Los que se quedan incide en el retrato de otro personaje estoico y alérgico a la autocompasión. No puede ser casual que las Meditaciones de Marco Aurelio constituyan la guía espiritual de Paul Hunham. Este puede pensar, o querer pensar, que prefiere estar solo a compartir su vida con una mujer, o que la adversidad forja el carácter, pero los hechos desmienten las verdades de su credo. Apoyado en el guion de David Hemingson y en la interpretación de Giamatti, Payne muestra una vez más su pericia para componer antihéroes matizados. El rechazo que podrían suscitar la rigidez y la severidad del personaje se compensa con momentos de humanidad sincera, a veces torpes, y con su ironía y sarcasmo, divertidísimas armas con las que se protege del desprecio que le profesan colegas y estudiantes. Sin sentimentalismos, Payne contagia al espectador una mirada compasiva, capaz de disculpar las fallas y debilidades de Hunham, y de congraciarse con él. Parte del secreto radica en la destreza con la que el relato disemina la exposición de los reveses que truncaron su prometedor porvenir.
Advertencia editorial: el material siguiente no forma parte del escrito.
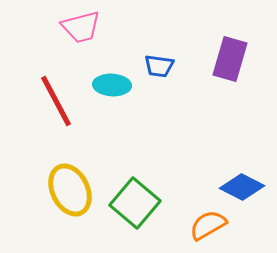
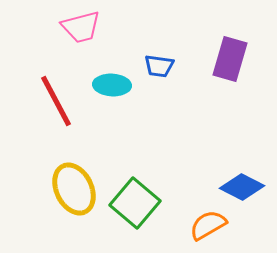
yellow ellipse: moved 4 px right, 1 px up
Además, como buen sátiro, Payne no da puntada sin hilo, y la cercanía hacia esta figura grisácea se acrecienta por su condición de víctima y testigo de un sistema que ampara la corrupción y las injusticias de clase y raza, y que perpetúa en la élite social a unos trogloditas con dinero.
A diferencia de Carol, la clave con la que Paul Hunham exorciza su insignificancia no radica en el encuentro con un lugar sino, al modo de A propósito de Schmidt o Los descendientes, en el roce obligado y no exento de fricción con otros personajes, lo que a su vez crea la oportunidad de llegar a reconocerlos (Nebraska). Payne y Hemingson provocan la interacción (benéfica) en situaciones cotidianas, ligeras y nada aparatosas, de tres personajes marginales: Paul, el joven Angus y Mary (Da’Vine Joy Randolph), una mujer negra, cristiana devota, que vive el duelo por la muerte de su hijo en Vietnam. La promesa de una Navidad horrenda deja paso a un encuentro amable y, a la postre, a un catártico renacer para cada uno de ellos. Los reflejos de su propia vida facilitan el acercamiento de Paul a Angus, al tiempo que el muchacho le obliga a salir de su anodina zona de confort.
Mary es otro ejemplo de entereza, y se gana el afecto del espectador con sus miradas elocuentes y sus palabras, tan escasas como precisas. La experiencia próxima de la muerte compensa a los protagonistas de Payne abriéndoles los ojos, volviéndolos más sabios. Así ocurre con los personajes de Jack Nicholson y George Clooney en A propósito de Schmidt y Los descendientes, que reevalúan sus prioridades vitales al perder a sus esposas. Y la visita de Carol al cementerio —motivo visual recurrente en Payne— de Montparnasse la predispone para recibir la epifanía que la reconciliará con la existencia. Mary, la responsable de la cocina y la persona menos agraciada del internado en términos económicos, la mujer que ha padecido la muerte de su marido y su hijo a edades muy tempranas, es la depositaria del sentido común. La que le pone a Paul los puntos sobre las íes y la que media entre él y Angus para hacer posible el nacimiento de su complicidad. Con la humildad y voz baja que se quiera, una suerte de maestra en relaciones humanas para un profesor versado en la épica libresca pero impermeable al riesgo, la aventura y al contacto genuino.
Los personajes de Payne buscan encontrar sentido a sus vidas. Y, como el coche de Hunham que se abre camino entre la nieve, lo suelen encontrar en la posibilidad de dejar una huella en quienes les rodean.